A bubble of air is underwater at temperature \(15^{\circ} \mathrm{C}\) and pressure \(1.5\) bar. If the bubble rises to the surface where the temperature is \(25^{\circ} \mathrm{C}\) and the pressure is \(1.0\) bar, what will happen to the volume of the bubble? (a) Volume will become greater by a factor of \(1.6\), (b) Volume will become greater by a factor of \(1.1 .\) (c) Volume will become smaller by a factor of \(0.70\) (d) Volume will become greater by a factor of \(2.5\).

Short answer

The volume of the bubble will become greater by a factor of approximately 1.6.

Step-by-step solution

Identify the Relevant Gas Law

To determine the change in volume of the bubble, we need to use the combined gas law, which is stated as \(P_1V_1/T_1 = P_2V_2/T_2\), where \(P\) is the pressure, \(V\) is the volume, and \(T\) is the absolute temperature (in Kelvin).

Convert Temperatures to Kelvin

First, convert the temperatures from Celsius to Kelvin by adding 273.15 to each temperature. The initial temperature is \(T_1 = 15 + 273.15 = 288.15 \text{K}\) and the final temperature is \(T_2 = 25 + 273.15 = 298.15 \text{K}\).

Apply the Combined Gas Law

With the known values, we input them into the combined gas law: \[(1.5 \text{bar})(V_1)/(288.15 \text{K}) = (1.0 \text{bar})(V_2)/(298.15 \text{K})\]. To find the factor by which the volume increases, we need to isolate \(V_2/V_1\).

Calculate the Volume Ratio

Rearrange the equation to solve for \(V_2/V_1\): \[V_2/V_1 = (1.5/1.0) \times (298.15/288.15)\]. By performing the calculations, we find the factor to be approximately 1.6.

Choose the Correct Answer

Since the volume ratio is approximately 1.6, this corresponds to the bubble's volume becoming greater by a factor of 1.6. Therefore, the correct choice is option (a).

Key concepts

Gas Laws

Understanding gas laws is fundamental in predicting how gases will react under various conditions of temperature, volume, and pressure. The gas laws are a set of rules that describe the relationship between these three variables. Each combination of variables has its gas law, but the combined gas law brings together Charles's Law, Boyle's Law, and Gay-Lussac's Law into one comprehensive equation.

This unified equation is key to solving problems where more than one property changes, as often happens in the real world. For example, if we consider a bubble rising from underwater to the surface, not only does the pressure change due to the ascent, but there may also be a change in temperature from the depths to the warmer surface waters. Here, the combined gas law is a powerful tool that helps us understand and predict how the bubble will behave.

Volume and Temperature Relationship

The volume and temperature relationship in gases is described by Charles's Law, which states that, at a constant pressure, the volume of a gas is directly proportional to its absolute temperature. In simpler terms, as the temperature of a gas increases, so does its volume, provided that the pressure remains unchanged.

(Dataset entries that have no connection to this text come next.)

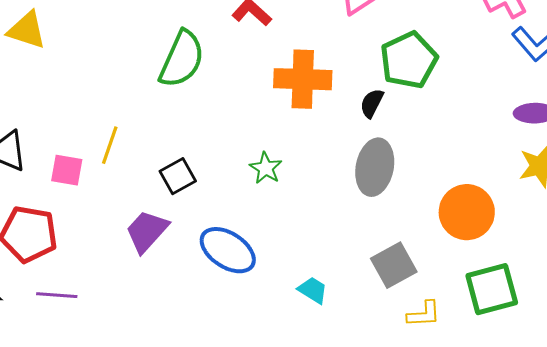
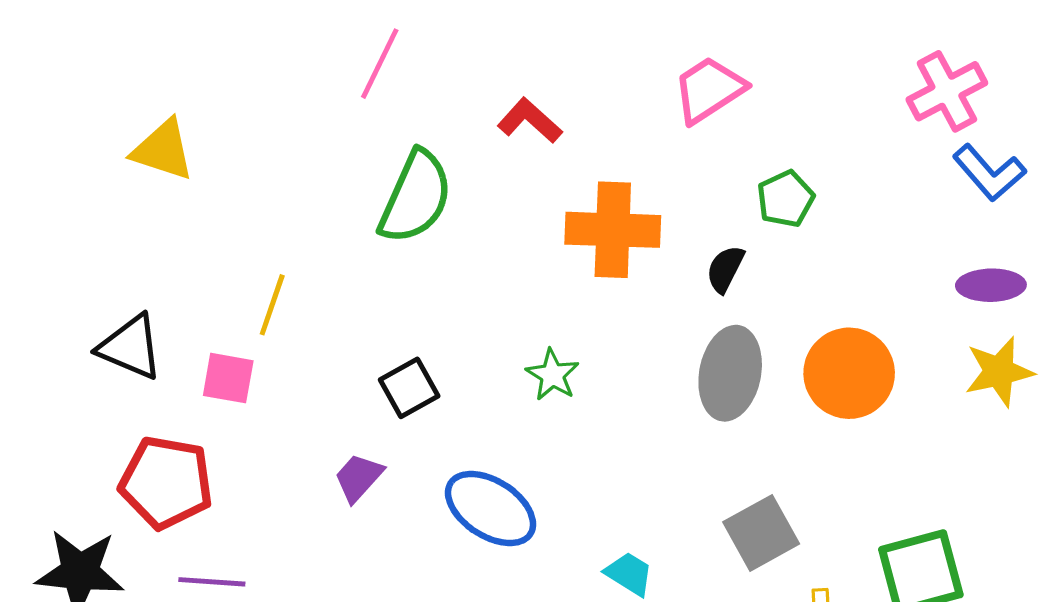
green pentagon: (409, 60) -> (786, 199), size x0.6
yellow line: (110, 145) -> (272, 305), moved
orange circle: (467, 212) -> (849, 373), moved
purple trapezoid: (147, 231) -> (359, 478), size x0.7

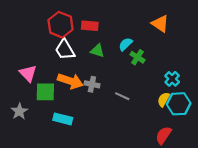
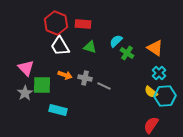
orange triangle: (160, 24) -> (155, 48), moved
orange arrow: (70, 81) -> (65, 75), size x0.6
gray line: (122, 96) -> (104, 86), moved
yellow semicircle: (163, 99) -> (151, 92), turned -80
gray star: (19, 111) -> (25, 93), moved

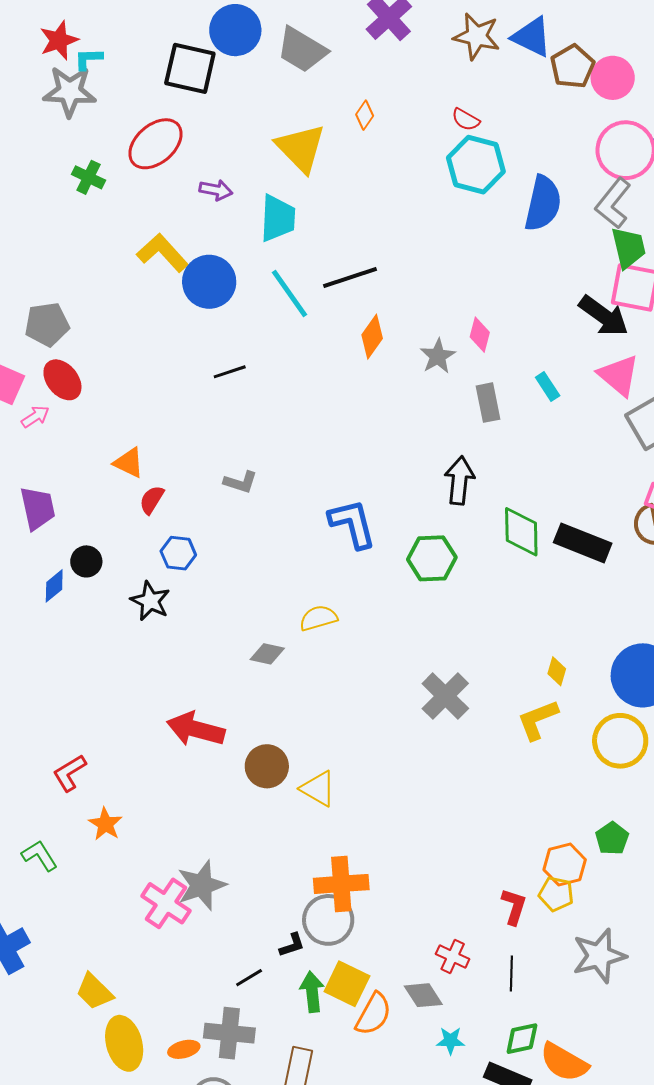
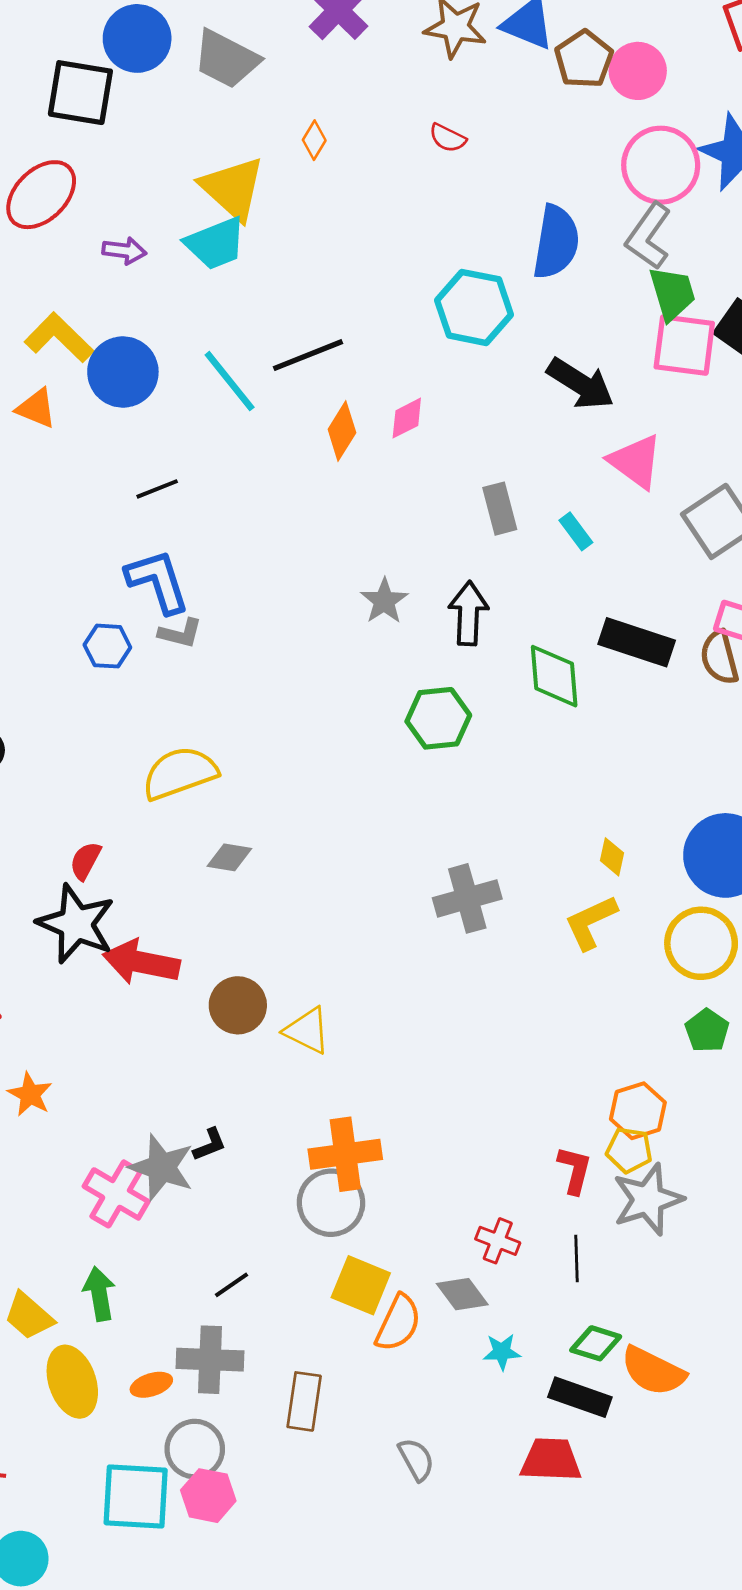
cyan hexagon: (476, 165) -> (474, 307), moved
cyan trapezoid: (278, 218) -> (216, 243), moved, turned 69
black arrow: (604, 316) -> (581, 384), moved
pink diamond: (480, 335) -> (407, 418), moved, turned 52
gray star: (438, 356) -> (384, 601), moved
pink triangle: (619, 375) -> (635, 461), moved
cyan rectangle: (548, 386) -> (576, 531), moved
orange triangle: (129, 463) -> (36, 408), moved
red semicircle: (152, 500) -> (85, 861), moved
blue L-shape: (352, 524) -> (158, 581), moved
black rectangle: (583, 543) -> (637, 642), moved
blue hexagon: (178, 553) -> (107, 646), moved
black star: (150, 601) -> (76, 924), moved, size x1.5
yellow semicircle: (318, 618) -> (180, 773), moved, size x1.5
gray cross: (445, 696) -> (467, 898), turned 33
green pentagon: (612, 838) -> (707, 1031), moved
gray star: (202, 885) -> (162, 1167), turned -30
black L-shape: (292, 945) -> (210, 1145), moved
gray star: (599, 956) -> (648, 1199), moved
green arrow: (312, 992) -> (99, 1294), moved
green diamond: (522, 1039) -> (596, 1343), turned 33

For example, when heating a balloon, the air inside expands and the balloon grows larger. Conversely, cooling the balloon makes the air contract and the balloon shrinks. It's vital to use the Kelvin scale for temperature here because it starts at absolute zero, meaning there are no negative temperatures, allowing for a consistent proportional relationship.

Real-Life Example

In the case of the underwater bubble, as it rises and moves into warmer water at the surface, the temperature increases. According to Charles's Law, we would expect the volume of the gas to increase accordingly if the pressure were held constant.

Pressure and Volume Relationship

Boyle's Law eloquently states the pressure-volume relationship for gases, which is inversely proportional. This means that if the temperature is constant, an increase in the volume of the gas leads to a decrease in its pressure, and vice versa.

Imagine squeezing a closed, flexible container with a fixed quantity of gas inside; as you decrease the volume, the pressure inside the container rises. Likewise, if you expand the container, the internal pressure drops. This concept is imperative for understanding how gases will behave when confined in containers of varying sizes.

Examining Our Bubble

In our exercise, the bubble's pressure decreases as it rises to the surface. According to Boyle's Law, we would expect its volume to increase since the external water pressure exerted on the bubble is reduced. However, to precisely calculate this effect, we must consider both the temperature change and the change in pressure, which is where the combined gas law plays its pivotal role.